Ademais, é desnecessário dizer que pessoas e empresas se sentirão inseguras em fazer negócios com um país que teve a oportunidade de priorizar a proteção de dados, e acabou por adiar sua vigência. Isto poderia sinalizar que a proteção de dados pessoais não é uma questão de relevância.
Seja por um viés constitucional ou puramente comercial, não se vislumbra razão que justifique a prorrogação do início da vigência da LGPDP. Pelo contrário: a adaptação das empresas, pessoas físicas e demais entidades às normas da LGPDP é medida necessária e recomendável, inclusive para que o Brasil, apesar da crise, volte a se equiparar às principais economias mundiais.
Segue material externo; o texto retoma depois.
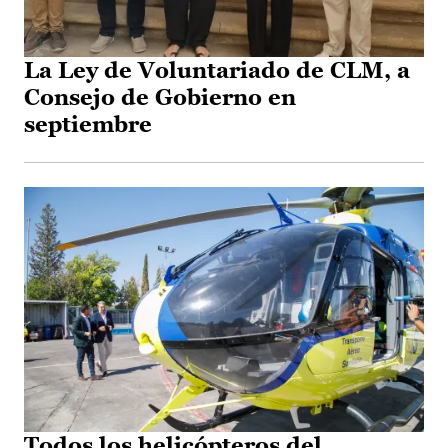
La Ley de Voluntariado de CLM, a
Consejo de Gobierno en
septiembre
Todos los helicópteros del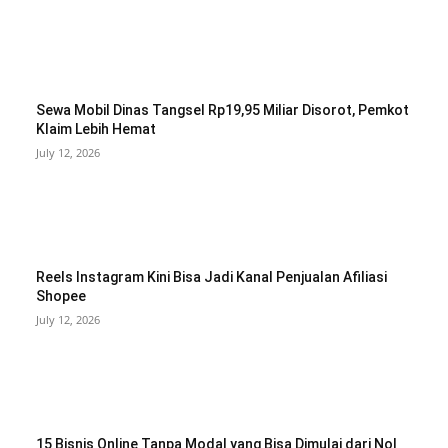
Sewa Mobil Dinas Tangsel Rp19,95 Miliar Disorot, Pemkot
Klaim Lebih Hemat
July 12, 2026
Reels Instagram Kini Bisa Jadi Kanal Penjualan Afiliasi
Shopee
July 12, 2026
15 Bisnis Online Tanpa Modal yang Bisa Dimulai dari Nol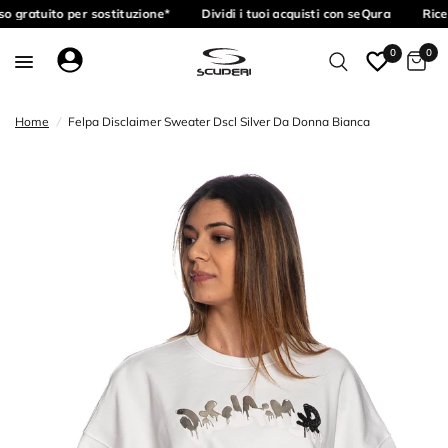
o gratuito per sostituzione*
Dividi i tuoi acquisti con seQura
Rice
0
0
Home
/
Felpa Disclaimer Sweater Dscl Silver Da Donna Bianca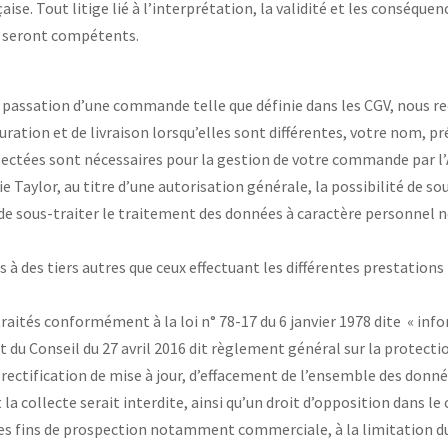
ise. Tout litige lié à l’interprétation, la validité et les conséqu
is seront compétents.
n
 passation d’une commande telle que définie dans les CGV, nous r
turation et de livraison lorsqu’elles sont différentes, votre nom,
ctées sont nécessaires pour la gestion de votre commande par l’At
erie Taylor, au titre d’une autorisation générale, la possibilité de s
 de sous-traiter le traitement des données à caractère personnel 
à des tiers autres que ceux effectuant les différentes prestations
raités conformément à la loi n° 78-17 du 6 janvier 1978 dite « info
du Conseil du 27 avril 2016 dit règlement général sur la protecti
de rectification de mise à jour, d’effacement de l’ensemble des donn
a collecte serait interdite, ainsi qu’un droit d’opposition dans le
 des fins de prospection notamment commerciale, à la limitation d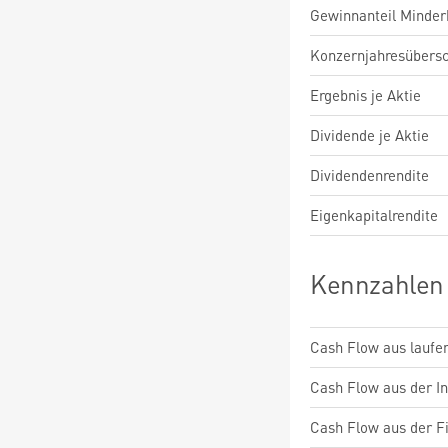
Gewinnanteil Minderh
Konzernjahresübers
Ergebnis je Aktie
Dividende je Aktie
Dividendenrendite
Eigenkapitalrendite
Kennzahlen
Cash Flow aus laufen
Cash Flow aus der Inv
Cash Flow aus der Fi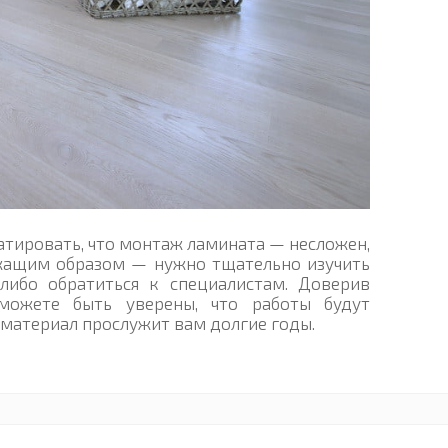
тировать, что монтаж ламината — несложен,
ежащим образом — нужно тщательно изучить
либо обратиться к специалистам. Доверив
можете быть уверены, что работы будут
 материал прослужит вам долгие годы.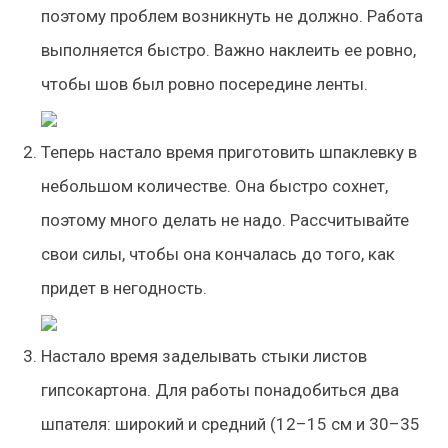
поэтому проблем возникнуть не должно. Работа
выполняется быстро. Важно наклеить ее ровно,
чтобы шов был ровно посередине ленты.
Теперь настало время приготовить шпаклевку в
небольшом количестве. Она быстро сохнет,
поэтому много делать не надо. Рассчитывайте
свои силы, чтобы она кончалась до того, как
придет в негодность.
Настало время заделывать стыки листов
гипсокартона. Для работы понадобиться два
шпателя: широкий и средний (12–15 см и 30–35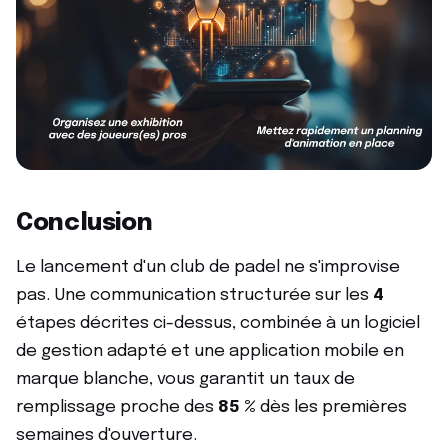
Conclusion
Le lancement d'un club de padel ne s'improvise
pas. Une communication structurée sur les
4
étapes décrites ci-dessus, combinée à un logiciel
de gestion adapté et une application mobile en
marque blanche, vous garantit un taux de
remplissage proche des
85 %
dès les premières
semaines d'ouverture.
A nosso ver, a proteção de dados deve ser corolário básico de qualquer relação, seja comercial, de ensino, saúde ou outra. Portanto, independentemente do adiamento da entrada em vigor da LGPDP, empresas e entidades que, de qualquer forma, tratem ou recebam dados pessoais, devem estar aderentes às boas práticas internacionais, e se adaptar ao disposto na LGPDP.
É recomendável que todas as empresas e negócios, dos mais diversos tamanhos, se adaptem às melhores práticas existentes, através da adoção de mecanismos efetivos de proteção, tanto de natureza tecnológica (adotando sistemas e softwares adequados) quanto jurídica (implementando políticas e manuais adaptados às melhores práticas internacionais).
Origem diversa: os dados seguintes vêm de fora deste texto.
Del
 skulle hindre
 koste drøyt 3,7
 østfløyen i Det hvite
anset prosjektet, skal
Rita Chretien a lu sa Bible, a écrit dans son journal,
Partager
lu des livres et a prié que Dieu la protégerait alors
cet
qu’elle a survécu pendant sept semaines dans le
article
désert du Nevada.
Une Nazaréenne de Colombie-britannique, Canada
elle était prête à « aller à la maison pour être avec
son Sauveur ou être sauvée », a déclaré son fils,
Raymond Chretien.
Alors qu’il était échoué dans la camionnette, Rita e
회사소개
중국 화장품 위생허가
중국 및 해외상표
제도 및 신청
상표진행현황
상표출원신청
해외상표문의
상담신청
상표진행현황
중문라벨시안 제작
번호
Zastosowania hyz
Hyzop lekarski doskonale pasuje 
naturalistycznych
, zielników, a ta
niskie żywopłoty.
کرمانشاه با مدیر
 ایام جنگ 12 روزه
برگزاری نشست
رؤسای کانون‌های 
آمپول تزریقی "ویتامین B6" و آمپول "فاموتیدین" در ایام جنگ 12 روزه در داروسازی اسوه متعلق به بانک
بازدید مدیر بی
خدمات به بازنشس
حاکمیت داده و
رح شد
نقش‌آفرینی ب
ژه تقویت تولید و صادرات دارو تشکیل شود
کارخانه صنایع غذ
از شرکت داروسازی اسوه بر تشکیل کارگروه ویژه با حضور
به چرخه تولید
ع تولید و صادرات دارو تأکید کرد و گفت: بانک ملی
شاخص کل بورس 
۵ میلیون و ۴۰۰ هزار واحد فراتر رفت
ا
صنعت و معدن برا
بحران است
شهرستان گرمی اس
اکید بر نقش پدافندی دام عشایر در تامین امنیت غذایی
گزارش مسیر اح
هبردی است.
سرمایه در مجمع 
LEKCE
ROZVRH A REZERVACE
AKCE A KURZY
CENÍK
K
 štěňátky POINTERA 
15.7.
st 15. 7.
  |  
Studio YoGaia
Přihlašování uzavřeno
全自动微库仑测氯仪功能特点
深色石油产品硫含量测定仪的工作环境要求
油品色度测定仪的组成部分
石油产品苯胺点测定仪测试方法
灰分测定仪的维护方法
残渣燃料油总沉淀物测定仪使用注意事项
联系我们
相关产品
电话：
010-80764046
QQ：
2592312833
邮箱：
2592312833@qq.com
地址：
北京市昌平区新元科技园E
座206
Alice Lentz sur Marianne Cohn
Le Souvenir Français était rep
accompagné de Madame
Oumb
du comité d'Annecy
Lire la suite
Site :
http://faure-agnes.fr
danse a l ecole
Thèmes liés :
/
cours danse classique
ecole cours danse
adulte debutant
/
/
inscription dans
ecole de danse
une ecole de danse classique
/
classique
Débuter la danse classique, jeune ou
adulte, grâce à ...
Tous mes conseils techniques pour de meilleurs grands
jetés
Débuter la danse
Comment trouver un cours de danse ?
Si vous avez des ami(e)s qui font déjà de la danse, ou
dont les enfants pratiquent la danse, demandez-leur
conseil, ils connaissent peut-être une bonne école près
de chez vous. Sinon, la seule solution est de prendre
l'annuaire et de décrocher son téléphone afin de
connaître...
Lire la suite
Caso empresas não ajam rapidamente e simplesmente aguardem definição da data de entrada em vigor da LGPDP, correrão até mesmo o risco de descumprirem a Lei (dado que o adiamento não é, até o momento, uma certeza). No mínimo, correm o risco de estarem em descompasso com práticas adotadas por concorrentes internacionais.
Fato é que cedo ou tarde os próprios consumidores pressionarão empresas a adotarem normas e controles mais eficazes de proteção de dados. Aqueles que estiverem devidamente adaptados estarão em posição mais favorável frente aos demais, e oferecerão melhores condições de proteção aos seus clientes e consumidores.
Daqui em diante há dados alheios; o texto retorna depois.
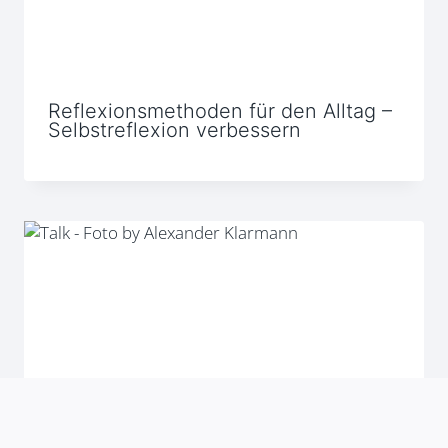
Reflexionsmethoden für den Alltag –
Selbstreflexion verbessern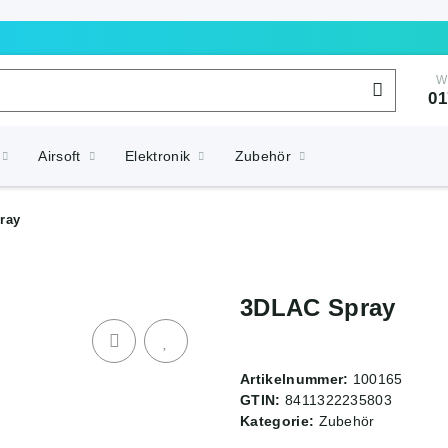
W
01
Airsoft
Elektronik
Zubehör
ray
3DLAC Spray
Artikelnummer:
100165
GTIN:
8411322235803
Kategorie:
Zubehör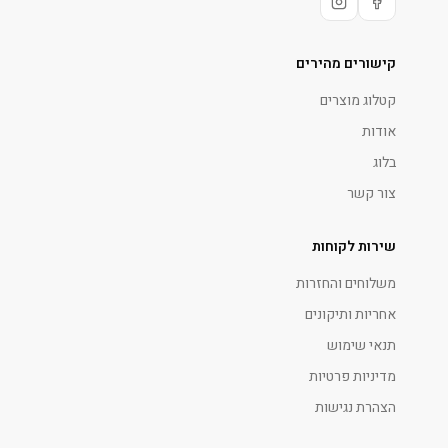
קישורים מהירים
קטלוג מוצרים
אודות
בלוג
צור קשר
שירות לקוחות
משלוחים והחזרות
אחריות ותיקונים
תנאי שימוש
מדיניות פרטיות
הצהרת נגישות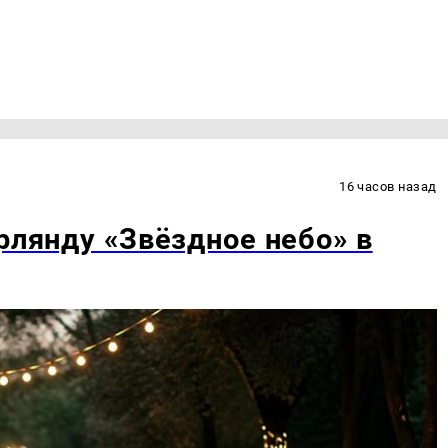
16 часов назад
рлянду «Звёздное небо» в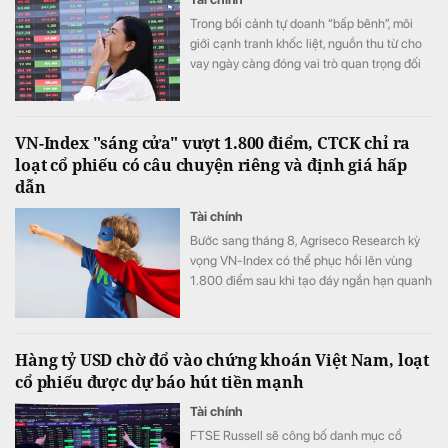
Trong bối cảnh tự doanh “bấp bênh”, môi
giới cạnh tranh khốc liệt, nguồn thu từ cho
vay ngày càng đóng vai trò quan trọng đối
với các CTCK.
VN-Index "sáng cửa" vượt 1.800 điểm, CTCK chỉ ra
loạt cổ phiếu có câu chuyện riêng và định giá hấp
dẫn
Tài chính
Bước sang tháng 8, Agriseco Research kỳ
vọng VN-Index có thể phục hồi lên vùng
1.800 điểm sau khi tạo đáy ngắn hạn quanh
1.651 điểm.
Hàng tỷ USD chờ đổ vào chứng khoán Việt Nam, loạt
cổ phiếu được dự báo hút tiền mạnh
Tài chính
FTSE Russell sẽ công bố danh mục cổ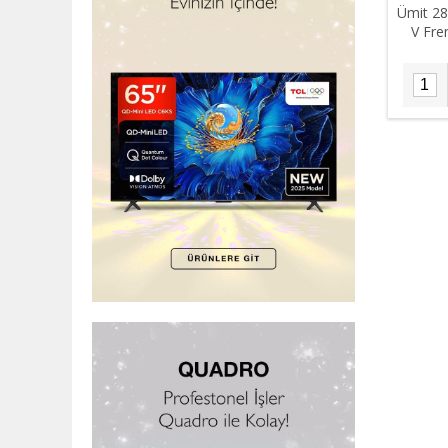
Ümit 28
V Fre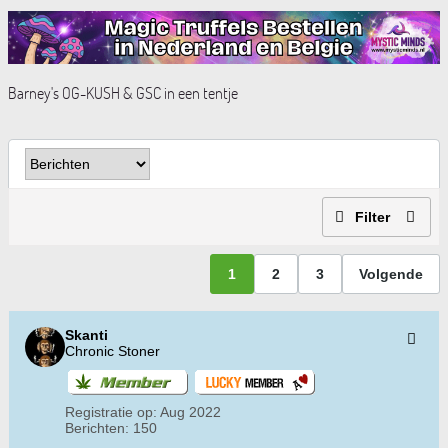
Barney's OG-KUSH & GSC in een tentje
Filter
1
2
3
Volgende
Skanti
Chronic Stoner
Registratie op:
Aug 2022
Berichten:
150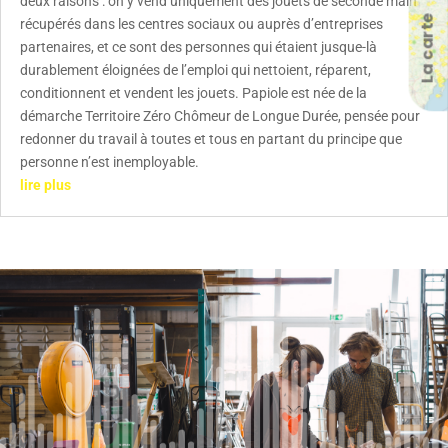
deux raisons : on y vend uniquement des jouets de seconde main
La carte
récupérés dans les centres sociaux ou auprès d’entreprises
partenaires, et ce sont des personnes qui étaient jusque-là
durablement éloignées de l’emploi qui nettoient, réparent,
conditionnent et vendent les jouets. Papiole est née de la
démarche Territoire Zéro Chômeur de Longue Durée, pensée pour
redonner du travail à toutes et tous en partant du principe que
personne n’est inemployable.
lire plus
A atual pandemia deixou evidente a vulnerabilidade de países e empresas, impondo a priorização da segurança, inclusive em relação a dados pessoais. É inegável que o ambiente virtual passou a ter um papel ainda mais relevante e perene na dinâmica dos negócios.
A análise sobre a melhor forma de cumprir a Lei ou estar aderente às melhores práticas internacionais deve levar em consideração, também, a importância de estarmos, no mínimo, em posição de igualdade com nossos concorrentes internacionais, especialmente diante dos efeitos do COVID-19.